**MATERIAL PROVIDED**:
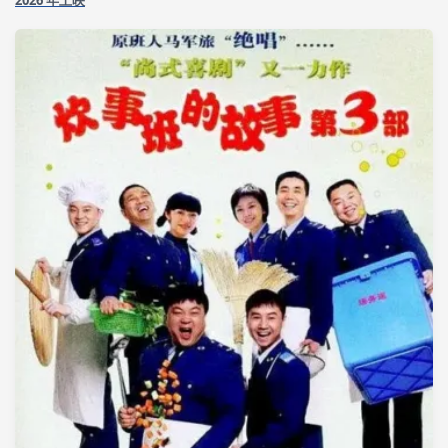
2026 年上映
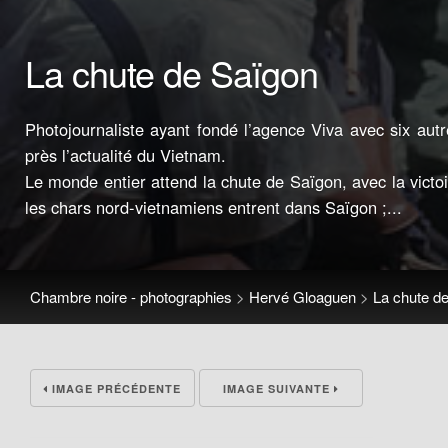
La chute de Saïgon
Photojournaliste ayant fondé l’agence Viva avec six au
près l’actualité du Vietnam.
Le monde entier attend la chute de Saïgon, avec la victo
les chars nord-vietnamiens entrent dans Saïgon ;...
Chambre noire - photographies
>
Hervé Gloaguen
>
La chute d
IMAGE PRÉCÉDENTE
IMAGE SUIVANTE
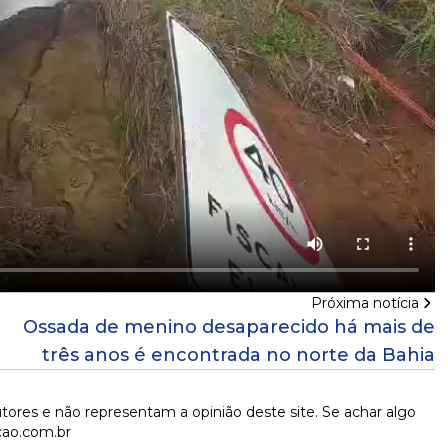
Próxima notícia
Ossada de menino desaparecido há mais de
três anos é encontrada no norte da Bahia
tores e não representam a opinião deste site. Se achar algo
cao.com.br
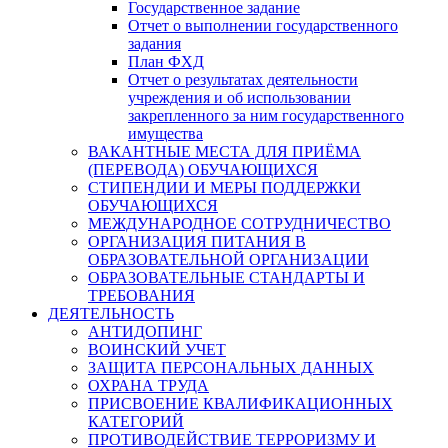
Государственное задание
Отчет о выполнении государственного
задания
План ФХД
Отчет о результатах деятельности
учреждения и об использовании
закрепленного за ним государственного
имущества
ВАКАНТНЫЕ МЕСТА ДЛЯ ПРИЁМА
(ПЕРЕВОДА) ОБУЧАЮЩИХСЯ
СТИПЕНДИИ И МЕРЫ ПОДДЕРЖКИ
ОБУЧАЮЩИХСЯ
МЕЖДУНАРОДНОЕ СОТРУДНИЧЕСТВО
ОРГАНИЗАЦИЯ ПИТАНИЯ В
ОБРАЗОВАТЕЛЬНОЙ ОРГАНИЗАЦИИ
ОБРАЗОВАТЕЛЬНЫЕ СТАНДАРТЫ И
ТРЕБОВАНИЯ
ДЕЯТЕЛЬНОСТЬ
АНТИДОПИНГ
ВОИНСКИЙ УЧЕТ
ЗАЩИТА ПЕРСОНАЛЬНЫХ ДАННЫХ
ОХРАНА ТРУДА
ПРИСВОЕНИЕ КВАЛИФИКАЦИОННЫХ
КАТЕГОРИЙ
ПРОТИВОДЕЙСТВИЕ ТЕРРОРИЗМУ И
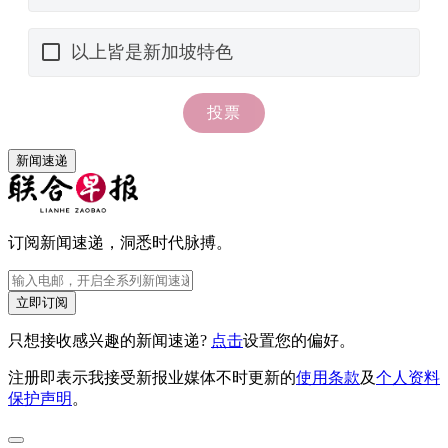
新闻速递
订阅新闻速递，洞悉时代脉搏。
立即订阅
只想接收感兴趣的新闻速递?
点击
设置您的偏好。
注册即表示我接受新报业媒体不时更新的
使用条款
及
个人资料
保护声明
。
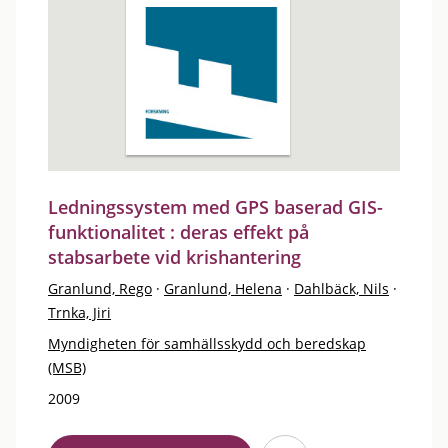
Ledningssystem med GPS baserad GIS-
funktionalitet : deras effekt på
stabsarbete vid krishantering
Granlund, Rego
·
Granlund, Helena
·
Dahlbäck, Nils
·
Trnka, Jiri
Myndigheten för samhällsskydd och beredskap
(MSB)
2009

**TASK GOAL**:
Starting at the line that contains "stabsarbete vid krishantering", print every line through the end of the listing, word for word. Leave out all the rest.

**OUTPUT FOR THIS TASK**:
stabsarbete vid krishantering
Granlund, Rego
·
Granlund, Helena
·
Dahlbäck, Nils
·
Trnka, Jiri
Myndigheten för samhällsskydd och beredskap
(MSB)
2009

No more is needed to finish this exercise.